A quality improvement study leveraging EHR data and a difference-in-difference study design, results suggest use a pharmacist-led intervention focused on improving medication adherence and guideline-concordant care was associated with improvements in HbA1c and blood pressure among Hispanic adults with type 2 diabetes.1
“These findings suggest that collaborations between physicians and pharmacists might lead to better diabetes outcomes for some patients, compared to only receiving the usual standard of care from just a primary care physician,” said lead investigator Kimberly Narain, MD, PhD, MPH, assistant professor-in-residence of medicine in the division of general internal medicine and health services research at the David Geffen School of Medicine at the University of California, Los Angeles (UCLA).2
Together with colleagues from UCLA, Narain and a team of investigators sought to examine to what extent a pharmacist-led intervention could improve management outcomes in type 2 diabetes relative to usual care. Funded by the National Institute on Aging and the National Institute of Diabetes and Digestive and Kidney Diseases, the current study used a difference-in-differences study design to determine the effect of UCMyRx exposure on changes in HbA1c and systolic blood pressure among Hispanic patients with diabetes.1
The UCMyRx was launched at UCLA in 2012 and exists in 38 primary care clinics. According to investigators, the initiative involves clinical pharmacists trained in motivational interviewing into primary care practices to comanage patients with complex care needs along with their primary care physicians. Patients participating in the program can access the program in multiple ways, including their primary care physician, clinical care coordinator, or self-referral.1
As part of the initiative’s design, during the first visit, invitees will have a clinical pharmacist review vital signs and laboratory results, order laboratory tests as needed, perform medication reconciliation, assess medication adherence using a standardized survey, and, based on the results of the survey, implement a personally tailored intervention to improve medication adherence.1
The primary outcomes of interest were changes in the pre- to post-index date changes in HbA1c and systolic blood pressure. For the purpose of analysis, investigators planned additional comparisons using propensity score-matched cohorts of those who received the UCMyRx intervention and those receiving usual care.

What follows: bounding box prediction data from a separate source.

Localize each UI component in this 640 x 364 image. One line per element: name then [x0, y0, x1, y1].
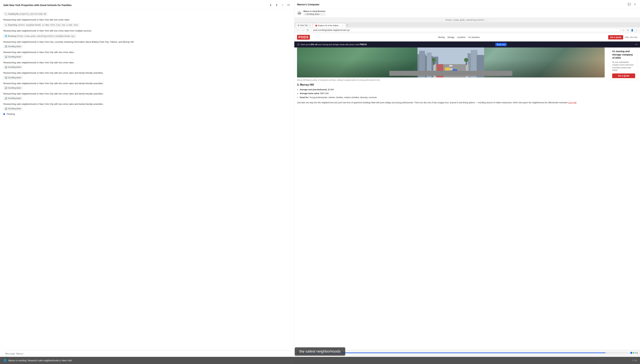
scroll-badge: 🔄 Scrolling down — [3, 45, 23, 48]
reload-button[interactable]: ↻ — [306, 28, 310, 32]
browser-tab-pods[interactable]: 🔴 Explore 10 of the Safest ... ✕ — [313, 24, 345, 27]
bullet-label: Great for: — [300, 96, 309, 98]
browser-tabs: ⊕ New Tab ✕ 🔴 Explore 10 of the Safest .… — [294, 22, 640, 27]
bullet-label: Average home value: — [300, 92, 320, 94]
back-button[interactable]: ← — [296, 28, 300, 32]
badge-code: safest neighborhoods in New York City lo… — [18, 24, 78, 26]
promo-text: % Save up to 20% off your moving and sto… — [297, 43, 367, 46]
activity-text: Researching safe neighborhoods in New Yo… — [3, 51, 291, 54]
activity-item: Researching safe neighborhoods in New Yo… — [3, 61, 291, 70]
promo-close-icon[interactable]: ✕ — [635, 43, 637, 46]
pods-phone: (855) 706-4758 — [625, 36, 637, 38]
star-icon[interactable]: ☆ — [280, 3, 285, 7]
image-caption: Murray Hill features plenty of restauran… — [297, 79, 605, 81]
pods-cta: Get a quote (855) 706-4758 — [608, 35, 637, 40]
sidebar-ad-text: No one understands complex moves and hom… — [612, 61, 635, 72]
browser-toolbar: ← → ↻ pods.com/blog/safest-neighborhoods… — [294, 27, 640, 33]
scroll-badge: 🔄 Scrolling down — [3, 86, 23, 90]
activity-text: Researching safe neighborhoods in New Yo… — [3, 71, 291, 75]
reload-tab-icon[interactable]: ↺ — [626, 28, 630, 32]
thinking-row: Thinking — [3, 113, 291, 115]
svg-rect-2 — [419, 51, 425, 78]
header-icons: ⬇ ⬆ ☆ ••• — [268, 3, 291, 7]
get-quote-button[interactable]: Get a quote — [608, 35, 623, 40]
activity-item: 🔧 Creating file property_search/todo.md — [3, 12, 291, 16]
bullet-value: $4,900 — [328, 88, 334, 91]
forward-button[interactable]: → — [301, 28, 305, 32]
tab-label: New Tab — [300, 24, 308, 26]
live-badge: live — [633, 352, 638, 354]
badge-label: Scrolling down — [8, 45, 21, 48]
activity-text: Researching safe neighborhoods in New Yo… — [3, 40, 291, 44]
badge-label: Scrolling down — [8, 56, 21, 58]
profile-icon[interactable]: 👤 — [630, 28, 634, 32]
nav-locations[interactable]: Locations — [457, 36, 465, 38]
search-icon: 🔍 — [5, 24, 7, 26]
svg-rect-21 — [452, 69, 457, 72]
svg-rect-7 — [471, 50, 477, 78]
promo-code: PODS20 — [360, 43, 367, 46]
svg-rect-14 — [466, 64, 468, 78]
address-bar[interactable]: pods.com/blog/safest-neighborhoods-nyc — [311, 28, 620, 32]
scroll-badge: 🔄 Scrolling down — [3, 76, 23, 80]
scroll-badge: 🔄 Scrolling down — [3, 96, 23, 100]
list-item: Average home value: $697,600 — [300, 92, 605, 96]
list-item: Great for: Young professionals, retirees… — [300, 96, 605, 100]
scroll-down-icon: ↓ — [305, 13, 306, 15]
nav-moving[interactable]: Moving — [438, 36, 445, 38]
svg-rect-8 — [477, 55, 484, 78]
article-section: Murray Hill features plenty of restauran… — [294, 48, 640, 107]
nav-storage[interactable]: Storage — [447, 36, 454, 38]
activity-item: 🔍 Searching safest neighborhoods in New … — [3, 23, 291, 28]
globe-icon: 🌐 — [5, 35, 7, 37]
tab-close-icon[interactable]: ✕ — [342, 25, 343, 26]
nav-business[interactable]: For business — [468, 36, 480, 38]
tool-icon: 🔧 — [5, 13, 7, 15]
live-label: live — [635, 352, 638, 354]
more-icon[interactable]: ••• — [286, 3, 291, 7]
left-panel: Safe New York Properties with Good Schoo… — [0, 0, 294, 364]
sidebar-ad: #1 moving and storage company of 2024 No… — [610, 48, 637, 80]
section-title: 3. Murray Hill — [297, 83, 605, 86]
activity-item: Researching safe neighborhoods in New Yo… — [3, 102, 291, 111]
activity-text: Researching safe neighborhoods in New Yo… — [3, 102, 291, 106]
scroll-icon: 🔄 — [5, 108, 7, 110]
bookmark-icon[interactable]: ☆ — [622, 28, 625, 32]
bottom-status-bar: 🌐 Manus is working: Research safe neighb… — [0, 357, 640, 364]
tab-add-button[interactable]: + — [346, 24, 349, 27]
bullet-label: Average rent (one-bedroom): — [300, 88, 327, 91]
book-now-button[interactable]: Book now — [495, 43, 507, 46]
promo-label: Save up to 20% off your moving and stora… — [301, 43, 367, 46]
share-icon[interactable]: ⬆ — [274, 3, 279, 7]
manus-info: Manus is using Browser ↓ Scrolling down — [303, 10, 325, 16]
scroll-badge: 🔄 Scrolling down — [3, 107, 23, 110]
activity-text: Researching safe neighborhoods in New Yo… — [3, 92, 291, 96]
message-input[interactable] — [5, 352, 289, 355]
comment-icon[interactable]: 💬 — [627, 2, 632, 7]
status-counter: 1 / 8 — [632, 359, 637, 362]
activity-item: Researching safe neighborhoods in New Yo… — [3, 92, 291, 101]
activity-item: Researching safe neighborhoods in New Yo… — [3, 18, 291, 22]
list-item: Average rent (one-bedroom): $4,900 — [300, 88, 605, 92]
svg-point-18 — [464, 58, 468, 62]
bullet-value: Young professionals, retirees, families,… — [309, 96, 377, 98]
activity-text: Researching safe neighborhoods in New Yo… — [3, 29, 291, 32]
badge-label: Browsing — [8, 35, 16, 37]
activity-item: Researching safe neighborhoods in New Yo… — [3, 40, 291, 49]
import-icon[interactable]: ⬇ — [268, 3, 273, 7]
manus-avatar: 🤖 — [297, 11, 302, 15]
browser-tab-newtab[interactable]: ⊕ New Tab ✕ — [296, 23, 313, 27]
right-panel: Manus's Computer 💬 ✕ 🤖 Manus is using Br… — [294, 0, 640, 364]
sidebar-ad-button[interactable]: Get a Quote — [612, 74, 635, 78]
scroll-icon: 🔄 — [5, 76, 7, 79]
browser-wrapper: ⊕ New Tab ✕ 🔴 Explore 10 of the Safest .… — [294, 22, 640, 364]
badge-code: https://www.pods.com/blog/safest-neighbo… — [17, 35, 75, 37]
badge-label: Scrolling down — [8, 97, 21, 100]
curry-hill-link[interactable]: Curry Hill — [568, 102, 576, 104]
tab-close-icon[interactable]: ✕ — [309, 24, 311, 26]
menu-icon[interactable]: ⋮ — [635, 28, 638, 32]
scroll-icon: 🔄 — [5, 66, 7, 68]
progress-bar[interactable] — [304, 352, 632, 353]
close-icon[interactable]: ✕ — [633, 2, 637, 7]
toolbar-actions: ☆ ↺ 👤 ⋮ — [622, 28, 638, 32]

People with diabetes are invited from the UCLA Diabetes Registry to participate if they have an HbA1c of 9% or greater, systolic blood pressure of 140 mmHg or greater, LDL-C of 130 mg/dL or greater, or having received 5 or more prescription medications.1
For inclusion in the current study, patients needed to be aged 18 years or older, with 1 or more visits with a UCMyRx pharmacist or 2 or more visits, 2 or more years apart, during the study window, which was defined as March 2, 2013-December 31, 2018. Additional inclusion analysis required patients to have an HbA1c of 8% or greater anywhere between 365 days before and 14 days after the index date and a follow-up HbA1c measure within 120 to 365 days after the index date and/or a systolic blood pressure of 140 mmHg or higher between 365 days before and 14 days after the index date, and a follow-up SBP measure within 120 to 450 days after the index date.1
In total, 931 patients with type 2 diabetes were identified for inclusion. This cohort had a mean age of 64 (Standard deviation [SD], 14.1) years, 59.3% were female, and 49.7% had an English language preference. Investigators pointed out the postmatching sample sizes for the main HbA1c and blood pressure outcomes were 396 and 795, respectively.1
In adjusted analyses, results suggested having at least 1 UCMyRx visit was associated with a reduction in HbA1c concentration (β = −0.46%; 95% Confidence Interval [CI], −0.84% to −0.07%; P = .02), but investigators pointed out there was no significant change in systolic blood pressure (β = −1.71 mm Hg; 95% CI, −4.01 to 0.58 mmHg; P = .14).1
“They demonstrate the potential of collaborative care such as this to improve diabetes outcomes, relative to care received from a physician alone, irrespective of ethnicity,” Narain added.2 “The magnitude of the difference is consistent with what might be achieved by adding another medication for diabetes. The benefits were observable even after a single visit with a pharmacist.”